On February 5, 2004, the NCUC issued an order requiring Duke Energy to transition the internal reserve to the external reserve over a ten-year period, beginning on January 1, 2008, with the annual transfer level at a minimum of 10% of the North Carolina internal reserve as of December 31, 2007, and with the actual transfer of funds occurring no later than December 31 of each calendar year beginning in 2008. The NCUC also ordered that as of December 31, 2007, there shall be no further funding of internal reserve and all future decommissioning requirements must be fully funded externally.
The external reserve is invested primarily in domestic and international equity securities, fixed-rate, fixed-income securities and cash and cash equivalents and is recorded at its fair value in the Consolidated Balance Sheets. Per Nuclear Regulatory Commission (NRC), PSCSC, NCUC, and Internal Revenue Service mandates, these funds may be used only for activities related to nuclear decommissioning. Those investments are exposed to price fluctuations in equity markets and changes in interest rates. Because the accounting for nuclear decommissioning recognizes that costs are recovered through Franchised Electric's rates, fluctuations in equity prices or interest rates do not affect consolidated results of operations or cash flows. Management believes that the decommissioning costs being recovered through rates, when coupled with expected fund earnings, are sufficient to provide for the cost of decommissioning.

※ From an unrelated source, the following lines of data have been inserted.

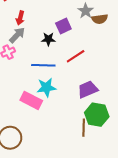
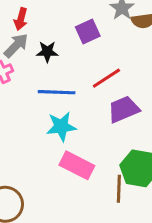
black star: (48, 39) -> (47, 52), moved
purple trapezoid: (88, 89) -> (124, 109), moved
pink rectangle: (31, 100) -> (77, 165), moved

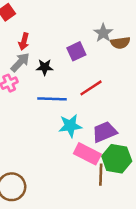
purple trapezoid: (124, 109) -> (104, 132), moved
cyan star: (61, 126) -> (70, 126), moved
pink rectangle: (77, 165) -> (87, 154), moved

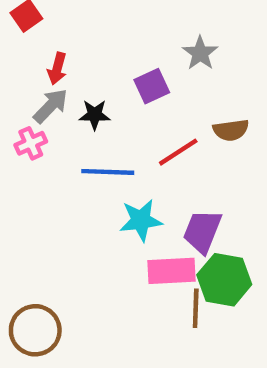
brown semicircle: (120, 43) -> (231, 130), moved
purple trapezoid: (104, 132) -> (202, 231), turned -45
pink rectangle: (87, 154) -> (172, 271), turned -30

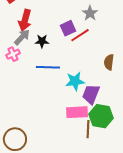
red arrow: (57, 69) -> (25, 20), size x1.5
brown semicircle: (231, 130) -> (109, 62), moved, turned 105
red line: (178, 152) -> (80, 35), moved
cyan star: (141, 220) -> (75, 81), moved

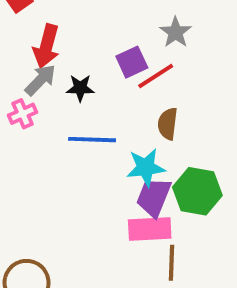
brown semicircle: (109, 62) -> (168, 124), moved
purple trapezoid: (91, 94) -> (154, 197), moved
green hexagon: (101, 116) -> (197, 191), moved

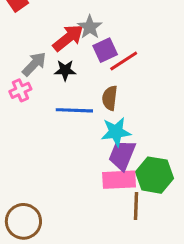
gray star: (176, 32) -> (90, 27), moved
red arrow: (46, 46) -> (68, 38), moved, turned -144
brown semicircle: (168, 124) -> (110, 98), moved
green hexagon: (197, 191) -> (155, 175), moved

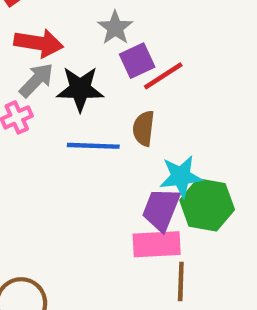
red arrow: (68, 38) -> (39, 43), moved, turned 48
black star: (65, 70) -> (80, 89), size x1.5
cyan star: (116, 132) -> (181, 176), moved
green hexagon: (155, 175) -> (207, 205), moved

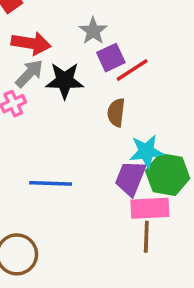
blue line: (93, 146) -> (51, 183), moved
pink rectangle: (157, 244) -> (150, 208), moved

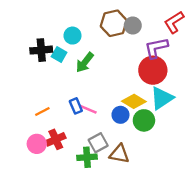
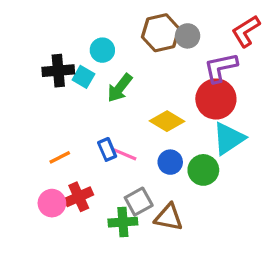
yellow diamond: (134, 101) -> (167, 121), moved

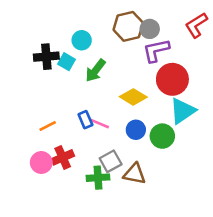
purple L-shape: (221, 67) -> (156, 50), moved

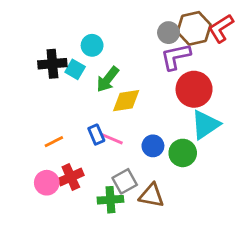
brown hexagon: (128, 26) -> (194, 28), moved
yellow diamond: (133, 97) -> (126, 101), moved, turned -40

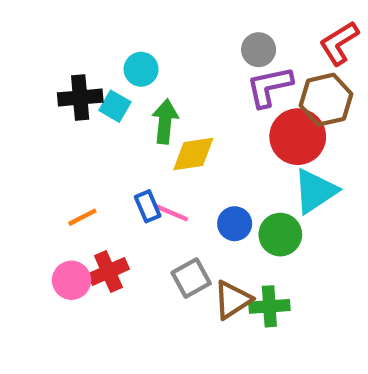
brown hexagon: (194, 28) -> (326, 100), moved
green arrow: (108, 79) -> (165, 121), turned 148
brown triangle: (152, 195) -> (232, 300), turned -44
green cross: (110, 200) -> (269, 306), moved

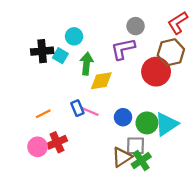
purple L-shape: (269, 87) -> (123, 49), moved
cyan triangle: (315, 191) -> (166, 124), moved
gray square: (191, 278) -> (136, 146), moved, turned 30
green cross: (269, 306) -> (141, 160), turned -30

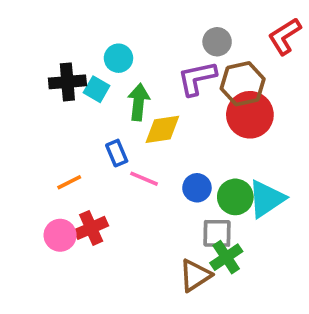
brown hexagon: (171, 52) -> (243, 84), moved
blue rectangle: (77, 108) -> (117, 153), moved
brown triangle: (122, 157) -> (195, 275), moved

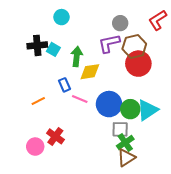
cyan circle: (118, 58) -> (61, 17), moved
blue circle: (197, 188) -> (109, 104), size x1.6
red cross: (91, 228) -> (55, 136), moved, turned -30
pink circle: (60, 235) -> (35, 147), moved
brown triangle: (195, 275) -> (126, 158), moved

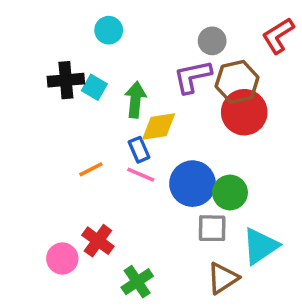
blue rectangle: (65, 85) -> (139, 150), moved
orange line: (38, 101) -> (91, 169), moved
cyan triangle: (147, 110) -> (260, 246), moved
green cross: (125, 142) -> (137, 282), moved

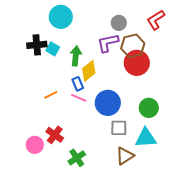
cyan circle: (109, 30) -> (61, 17), size x1.5
yellow diamond: (159, 126) -> (89, 71), turned -30
green circle: (230, 192) -> (149, 108), moved
cyan triangle: (260, 246) -> (146, 138), turned 30

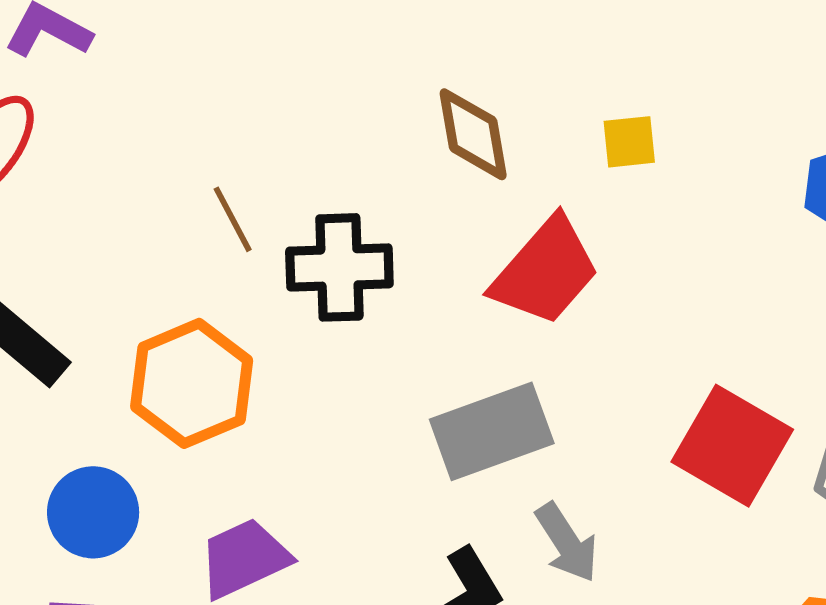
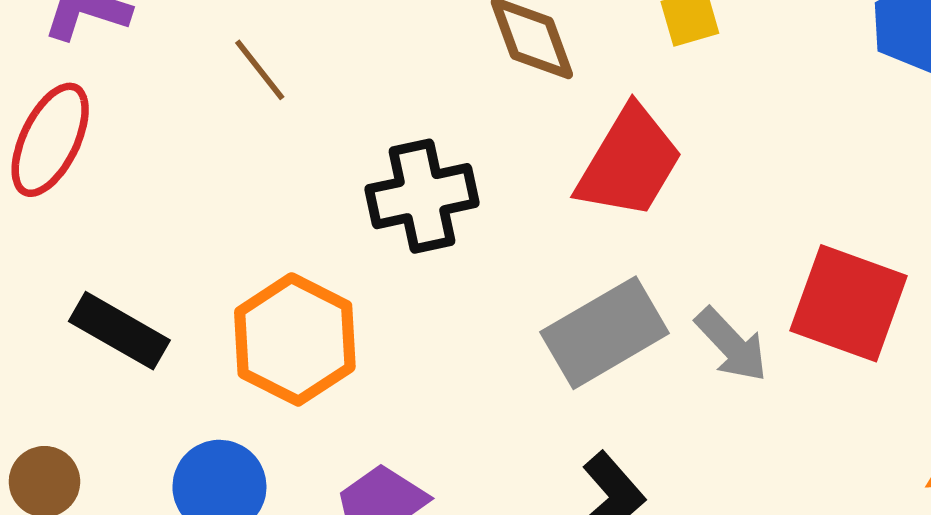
brown line: (233, 219) -> (260, 70), moved
gray arrow: (567, 543) -> (731, 345), moved

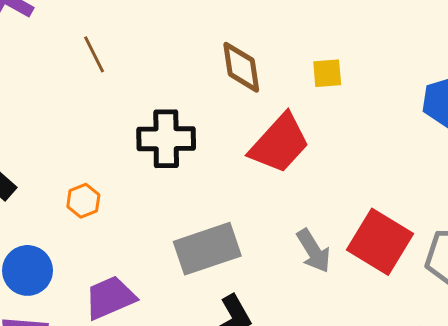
gray rectangle: (605, 333) -> (207, 249), moved
orange hexagon: (295, 339) -> (83, 201), size x0.5

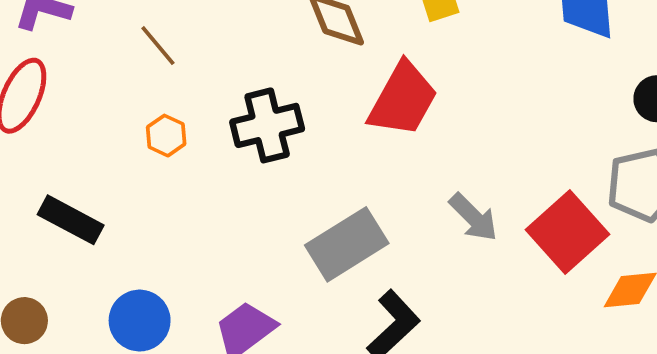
orange hexagon: (83, 201) -> (166, 136), moved
red square: (380, 242) -> (567, 232), moved, turned 30

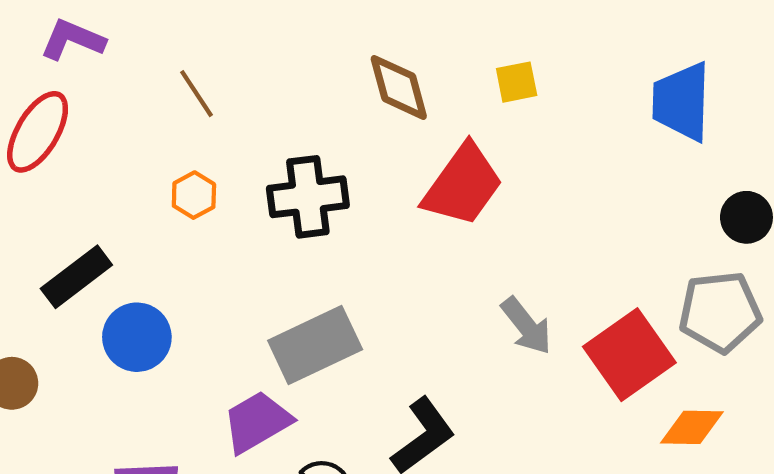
black rectangle: (71, 220) -> (76, 277), turned -72
gray rectangle: (347, 244) -> (315, 345), moved
blue circle: (140, 321) -> (137, 337), moved

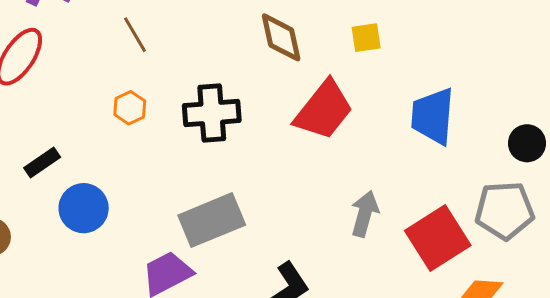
blue trapezoid: (681, 102) -> (433, 116), moved
black rectangle: (76, 277) -> (42, 163), size x0.7
gray arrow: (526, 326) -> (365, 214), turned -129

A provision in the Energy Policy Act of 1992 established a fund for the decontamination and decommissioning of the DOE's uranium enrichment plants (the D&D Fund). Licensees are subject to an annual assessment for 15 years based on their pro rata share of past enrichment services. Lawsuits filed by Duke Energy and other utilities challenging the constitutionality of the D&D Fund have been dismissed. The annual assessment is recorded in the Consolidated Statements of Operations as Fuel Used in Electric Generation and Purchased Power. Duke Energy has paid $118 million into the fund, including $11 million during 2003. The remaining liability and regulatory assets of $33 million as of December 31, 2003 and $44 million as of December 31, 2002 are reflected in the Consolidated Balance Sheets as Deferred Credits and Other Liabilities, and Regulatory Assets and Deferred Debits.